Lo Stato è la forma d’aggregazione che necessita di meno
descrizioni. Sappiamo che i primi stati mesopotamici possedevano un controllo
centrale dell’economia. Quattro erano le categorie di produttori di cibo:
ortofrutticoltori, pastori, pescatori, coltivatori di cereali. L’autorità
centrale riceveva i loro tributi e forniva in cambio attrezzi, semi e cibo. Lo
stato manteneva anche gli operai necessari per le opere pubbliche. Nei primi
stati, lo schiavismo s’applica su larga scala, compaiono capitali
grandi e fastose, i ruoli non produttivi s’articolano e si differenziano
seguendo le crescenti necessità della burocrazia. L’ideologia si fa più
insistita: non esiste un esercito, che non abbia un Dio dietro di sé. Tra i
soldati figurano potenziali eroi e martiri della Patria.

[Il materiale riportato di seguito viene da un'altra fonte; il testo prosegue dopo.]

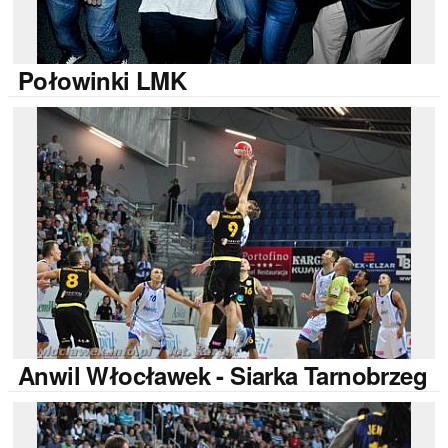
Połowinki
LMK
Anwil
Włocławek - Siarka Tarnobrzeg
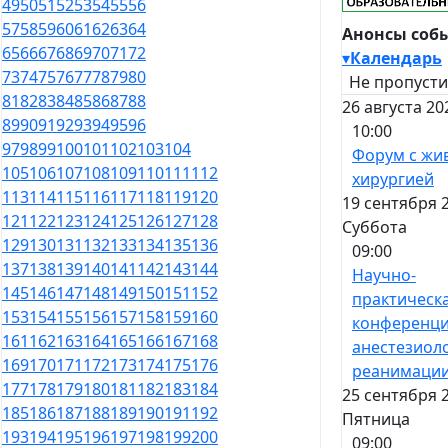
49
50
51
52
53
54
55
56
57
58
59
60
61
62
63
64
Анонсы соб
65
66
67
68
69
70
71
72
▾
Календарь
73
74
75
76
77
78
79
80
Не пропусти
81
82
83
84
85
86
87
88
26 августа 20
89
90
91
92
93
94
95
96
10:00
97
98
99
100
101
102
103
104
Форум с жи
105
106
107
108
109
110
111
112
хирургией
113
114
115
116
117
118
119
120
19 сентября 
121
122
123
124
125
126
127
128
Суббота
129
130
131
132
133
134
135
136
09:00
137
138
139
140
141
142
143
144
Научно-
145
146
147
148
149
150
151
152
практическ
153
154
155
156
157
158
159
160
конференци
161
162
163
164
165
166
167
168
анестезиол
169
170
171
172
173
174
175
176
реанимаци
177
178
179
180
181
182
183
184
25 сентября 
185
186
187
188
189
190
191
192
Пятница
193
194
195
196
197
198
199
200
09:00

Va notato che questo modo di
pensare è del tutto inesistente, nella banda o nella tribù: in esse esistono la
guerra e la possibilità di morire, ma si sferra un attacco solo se si ha una
schiacciante superiorità, che assicura la vittoria. Si combatte solo per la
preda, per il cibo, per qualche cosa, d’immediato e concreto, che gli altri
possiedono. Non si combatte
per la comunità, per la sicurezza, o per un futuro sereno. La chefferie e lo
Stato segnano la nascita dell’ideologia. Fino a 6000 anni fa, ogni fanatismo
religioso e politico era del tutto sconosciuto, nel mondo.

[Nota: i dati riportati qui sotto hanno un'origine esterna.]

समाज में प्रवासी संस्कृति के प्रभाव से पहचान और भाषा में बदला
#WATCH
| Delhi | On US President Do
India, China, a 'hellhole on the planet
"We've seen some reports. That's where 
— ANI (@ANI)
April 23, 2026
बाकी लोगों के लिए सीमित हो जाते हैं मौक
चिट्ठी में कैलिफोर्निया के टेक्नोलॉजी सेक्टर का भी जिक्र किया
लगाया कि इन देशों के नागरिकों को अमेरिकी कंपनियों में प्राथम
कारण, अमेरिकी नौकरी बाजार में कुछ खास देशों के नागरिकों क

Questo è esattamente il pericolo
che si nasconde – purtroppo ben mimetizzato – nel cosiddetto “sentimento
identitario”. Quando non ben ponderato da ognuno, l'apparentemente innocuo 'sentimento identitario' non significa solo "volere tanto bene alla propria terra ed ai propri conterranei": la sdolcinatura si stempera anche con qualche cosa di ben più duro. Si accompagna infatti a chiusura nei confronti degli altri. Eventualmente anche a più o meno dichiarati sentimenti antagonisti e potenzialmente aggressivi nei confronti di tutti coloro che sono "altro" da noi, che non appartengono al club, che non possiedono la stessa ideologia.